Backed with billions of dollars from sales of its COVID-19 vaccines, Moderna has been on a global shopping trip for smaller biotech firms that can expand or improve the company’s messenger RNA technology. On Wednesday, the Cambridge vaccine maker announced its first purchase.
Moderna will pay $85 million to acquire the tiny Japanese biotech company OriCiro Genomics for its tools and methods for making synthetic DNA molecules, the genetic code used as a template for creating the mRNA molecules in Moderna’s vaccines and therapies.
“OriCiro’s technology strategically complements our manufacturing expertise and further accelerates our research and development engine,” Moderna chief executive Stéphane Bancel said in a statement.
The purchase is less than half a percent of the $18 billion and $19 billion it previously said it expects to make in 2022 from sales of its COVID vaccines and booster shots.
Tokyo-based OriCiro was founded in 2018 to develop new methods for synthesizing and amplifying large DNA molecules with enzymes in test tubes, rather than with bacteria usually employed for the process.

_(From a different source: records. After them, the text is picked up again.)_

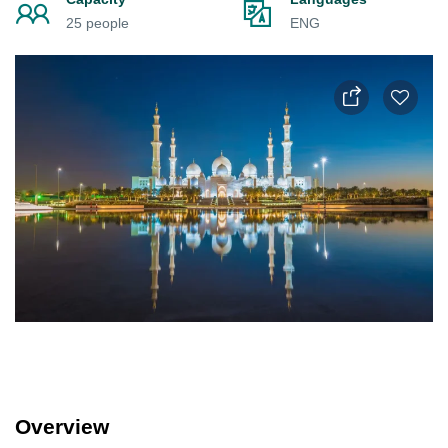
25 people
ENG
Overview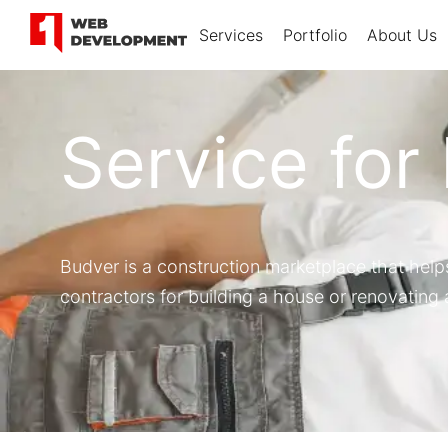
Services
Portfolio
About Us
Service for
Budver is a construction marketplace that help
contractors for building a house or renovating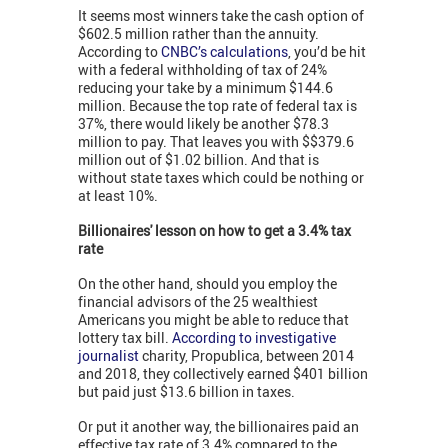
It seems most winners take the cash option of
$602.5 million rather than the annuity.
According to
CNBC’s calculations
, you’d be hit
with a federal withholding of tax of 24%
reducing your take by a minimum $144.6
million. Because the top rate of federal tax is
37%, there would likely be another $78.3
million to pay. That leaves you with $$379.6
million out of $1.02 billion. And that is
without state taxes which could be nothing or
at least 10%.
Billionaires' lesson on how to get a 3.4% tax
rate
On the other hand, should you employ the
financial advisors of the 25 wealthiest
Americans you might be able to reduce that
lottery tax bill.
According to investigative
journalist
charity, Propublica, between 2014
and 2018, they collectively earned $401 billion
but paid just $13.6 billion in taxes.
Or put it another way, the billionaires paid an
effective tax rate of 3.4% compared to the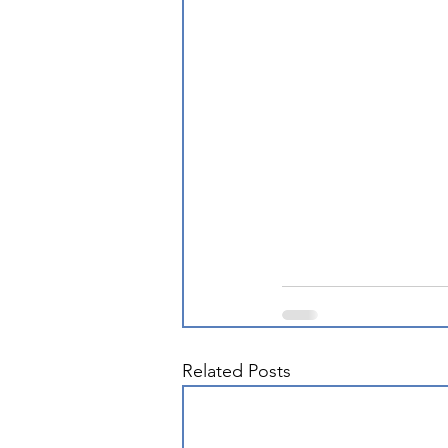
Related Posts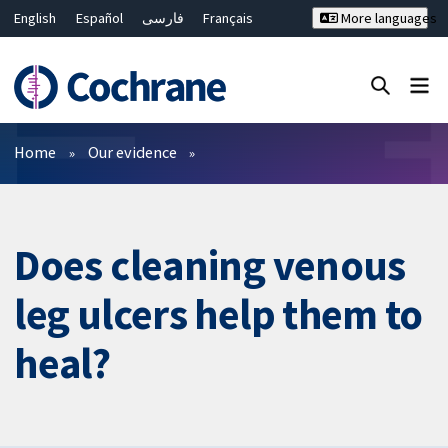
English
Español
فارسی
Français
More languages
Русский
Hrvatski
Deutsch
Bahasa Malaysia
ไทย
繁體中文
简体中文
Close search ✖
Filters
Home
Our evidence
Does cleaning venous
leg ulcers help them to
heal?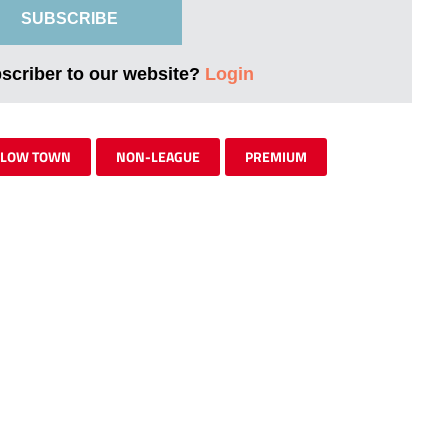
SUBSCRIBE
bscriber to our website?
Login
RLOW TOWN
NON-LEAGUE
PREMIUM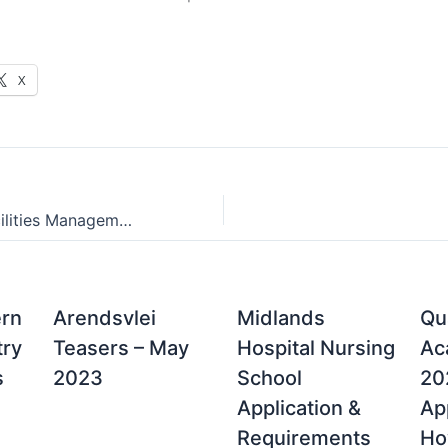
X
Academy for Facilities Management (A4FM) Contact Details, Applications & Courses Offered
ern
Arendsvlei
Midlands
Qu
try
Teasers – May
Hospital Nursing
Ac
s
2023
School
20
Application &
App
Requirements
Ho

The synthetic approach may allow scientists to create more DNA molecules more quickly and without the time-consuming purification process required when working with bacteria.
In May, Bancel told the Globe that Moderna’s business development team was “very busy looking at a lot of things,” and investors have anticipated that Moderna would bring new technologies under its roof as it aims to expand applications of its mRNA technology beyond COVID vaccines.
In late 2021, the firm partnered with the gene editing company Metagenomi and in early 2022 it struck a collaboration with the cell therapy company Carisma Therapeutics. While those deals could help Moderna expand its growing pipeline of experimental therapies, the OriCiro acquisition is focused on streamlining the manufacturing process at the core of all of its potential products.